Mes responsabilités m’obligent à la méfiance, plus encore dans un tel cadre. Je ne peux m’empêcher de remettre en doute chacune de ses paroles et de ses intentions. Comme si elle lisait dans mes pensées la brune m’explicite l’intérêt qu’elle porte à notre pays et je comprends que les nascents sont une menace pour son organisation, coupant un à un les fils que les espions tirent si jamais les précieux objets de pouvoir tombent entre de mauvaises mains. Qu’en serait-il s’ils tombent entre leurs mains ?

Je l’ai écouté jusque là stoïque, laissant les différents sushis s’accumuler dans mon assiette. Je ne peux retenir un haussement de sourcil lorsqu’elle me demande à voix basse une nouvelle rencontre, bien moins formelle que celle-ci. Est-elle sérieuse ? Nous parlons de l’enjeux de notre pays et cette femme pense à … flirter ?

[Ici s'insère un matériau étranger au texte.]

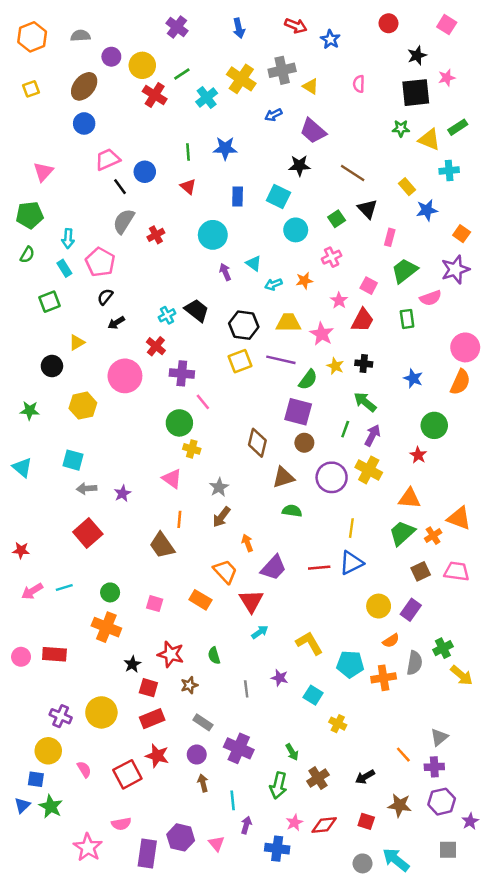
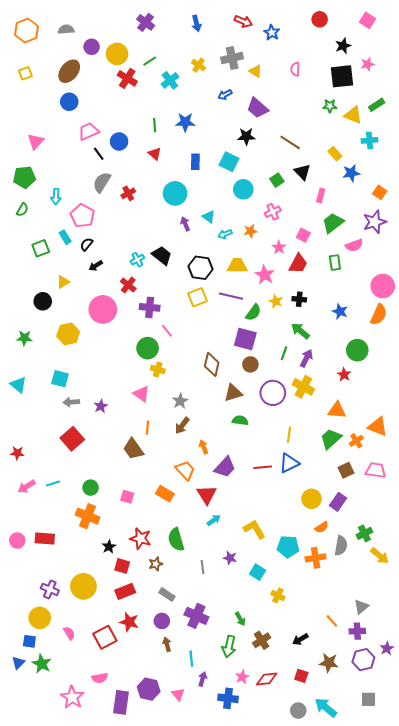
yellow cross: (241, 79) -> (198, 65), size x0.6
cyan rectangle: (64, 268) -> (65, 237), moved
green semicircle: (214, 656) -> (176, 540), size x1.6
purple star: (470, 821) -> (387, 648), moved

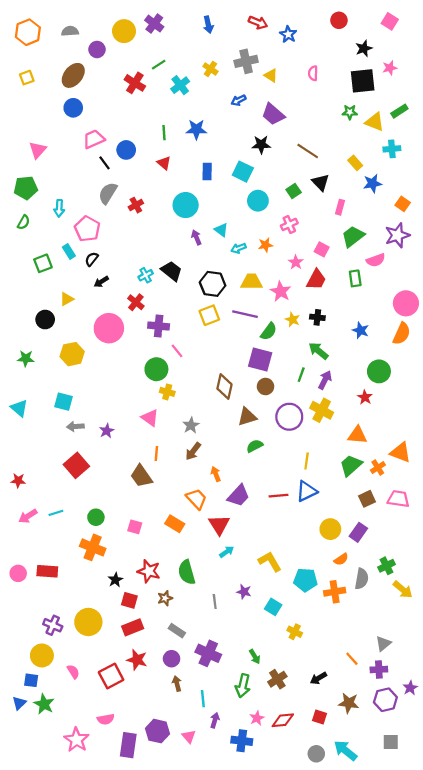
yellow circle: (117, 54) -> (124, 31), moved
green semicircle: (240, 420) -> (255, 446), turned -35

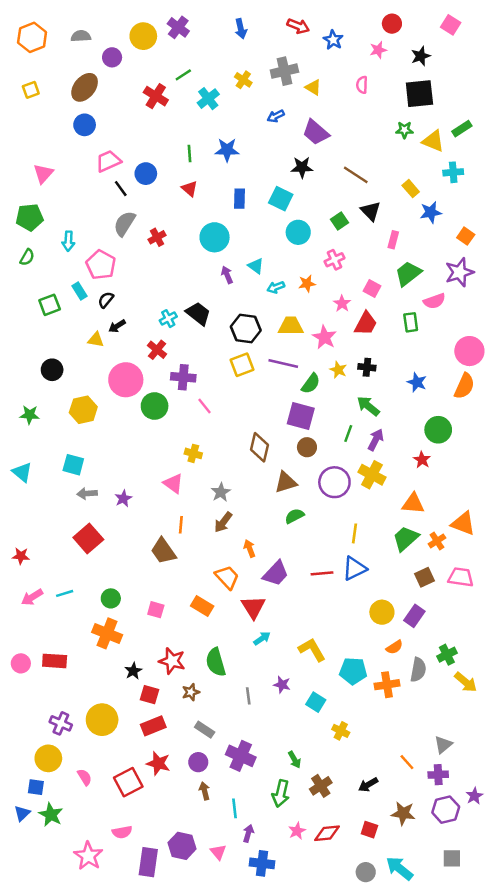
pink star: (390, 68) -> (378, 50), moved
yellow triangle: (67, 299) -> (96, 340), moved, turned 40
green circle: (156, 369) -> (155, 406), moved
blue cross: (242, 741) -> (262, 863), moved

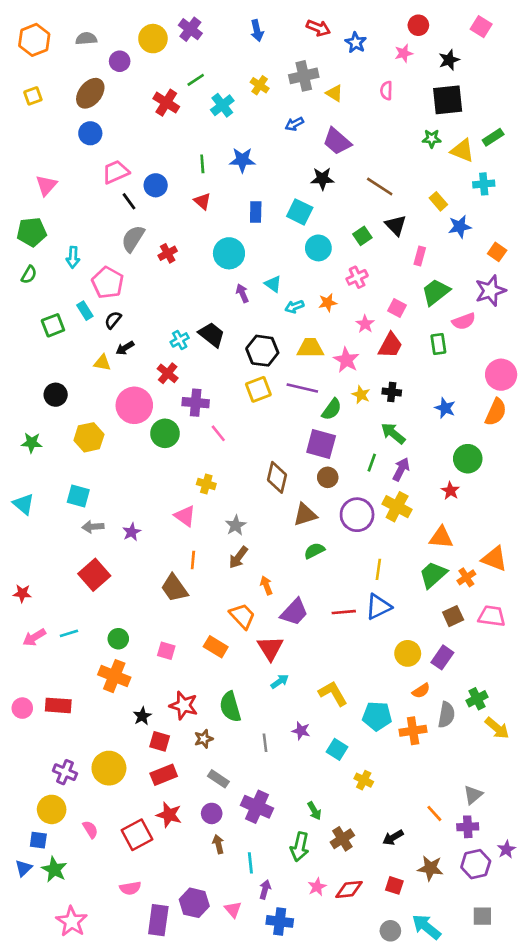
pink star: (88, 856) -> (72, 921), moved

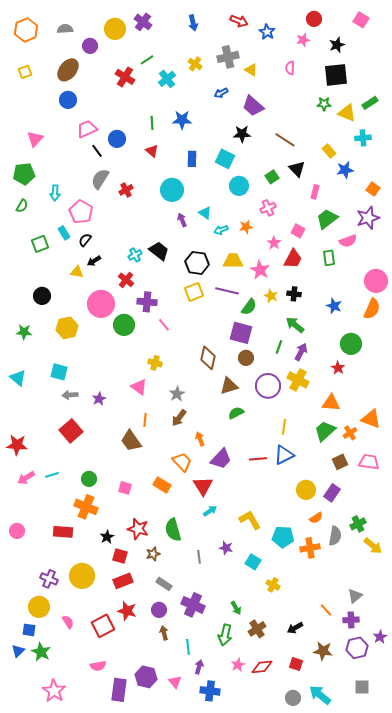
red star: (22, 593) -> (17, 445), size x1.5
red rectangle: (58, 705) -> (63, 532), moved

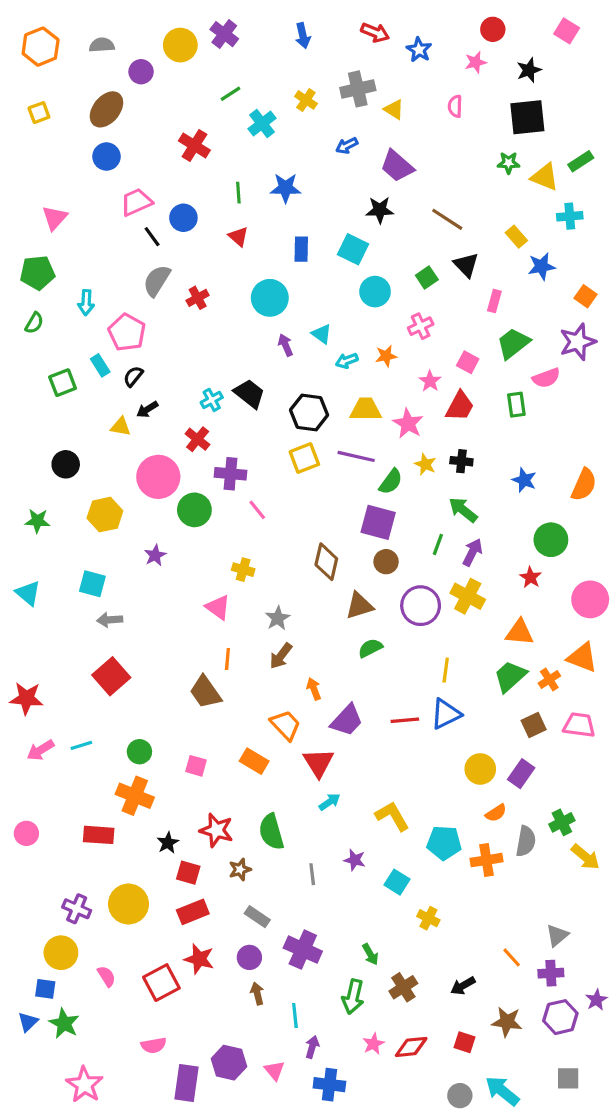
red cross: (125, 77) -> (194, 146), moved
pink circle: (376, 281) -> (590, 599), moved
purple star: (99, 399) -> (155, 555), moved

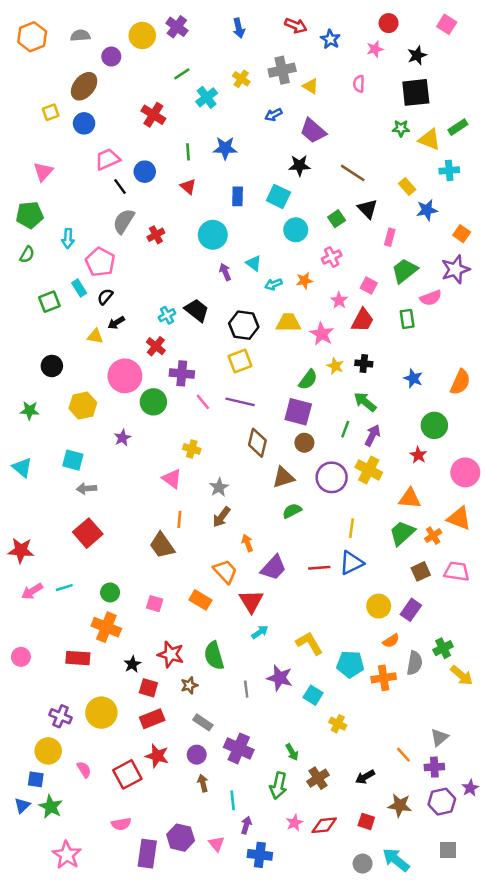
yellow square: (39, 113) -> (51, 112), moved
purple line: (356, 456) -> (240, 402), moved
purple star: (355, 860) -> (280, 678), size x1.5

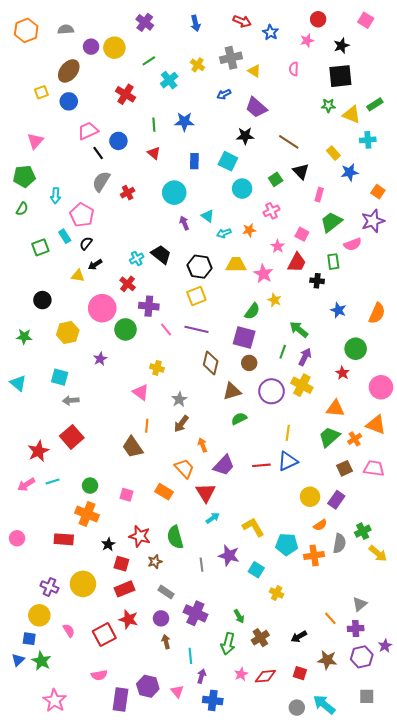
yellow circle: (142, 35) -> (114, 48), moved
black cross: (364, 364) -> (317, 281), moved
red star: (21, 550) -> (38, 451), moved, turned -30

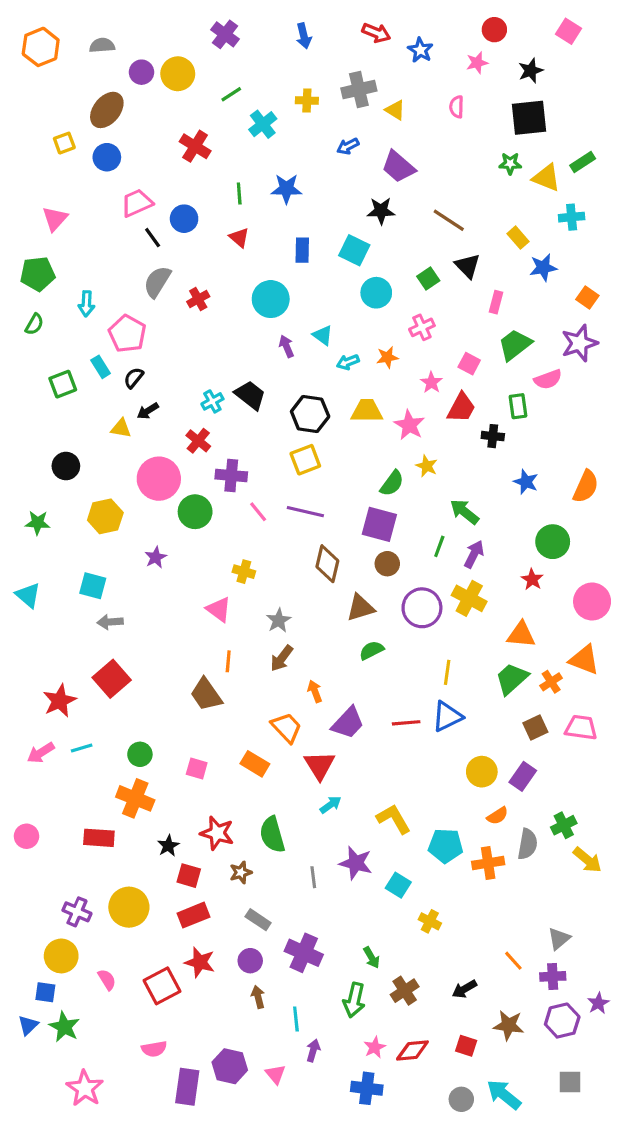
yellow cross: (197, 65) -> (307, 101), turned -32
blue cross: (213, 700) -> (367, 1088), moved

°°Je vais revenir sur les points que vous avez abordé.°° Dis-je comme si je n’ai pas entendu son invitation. °°J’ai les moyens que je jugerai nécessaire d’avoir. Pour le moment j’investigue, j’amasse les informations et … vous le savez, vous êtes visiblement la mieux placée pour m’en apprendre vite et bien sur cette affaire. Je ne doute pas de votre implication dans ce … désordre,°° choisis-je par politesse, essayant de provoquer mon interlocutrice, °°et j’ose espérer que notre Roi et son gouvernement ne sont pas impliqués et que je n’aurais de compte à leur rendre. Bien entendu je vais assigner quelques de mes soldats s’il y a nécessité d’une intervention plus musclée, ce qui vous semble être inévitable. Mais tout dépendra de ce que vous allez m’offrir comme informations. Vous connaîtrez leurs noms, sachez que les membres de notre police ne sont pas choisis au hasard.°° Je pris quelques secondes avant de poursuivre, la noirceur du regard qui me fait face me sondant, je fixe mes pupilles aux siennes. °°Considérez que tout ce que j’apprends sur cette enquête sera dévoilé à la Commissaire par mes propres soins. Quant aux coûts de vos services, il me faut les connaître pour vous les accorder. Il ne s’agit pas là d’un service que ma famille vous demande, mais bien d’une collaboration avec le Guet, qui, comme vous vous doutez, n’a pas des fonds illimités. Étant donné que vous tenez absolument à être en première ligne, les frais liés à cette demande n'engagent que vous. Il me faudra également quelques informations sur vos agents qui partageront le terrain avec les miens, et sur vous. La confiance doit s’accorder dans les deux sens.°° Je pris une gorgée d’alcool dont la chaleur coule le long de ma gorge. °°Quant à un éventuel tête à tête …°° je laisse ma phrase en suspens, décryptant l’expression qu’elle me laisse entrevoir. °°Je pourrais pleinement l’apprécier une fois que cette enquête sera classée.°° Je souris, mon regard la défiant avant de froncer les sourcils, tournant la tête vers la porte par laquelle je suis arrivée.

Je me lève, la main sur mon arme. °°Il semble que quelqu’un de pressé passe vos barrages un à un.°° dis-je alors que ma prothèse auditive ne me trompe pas.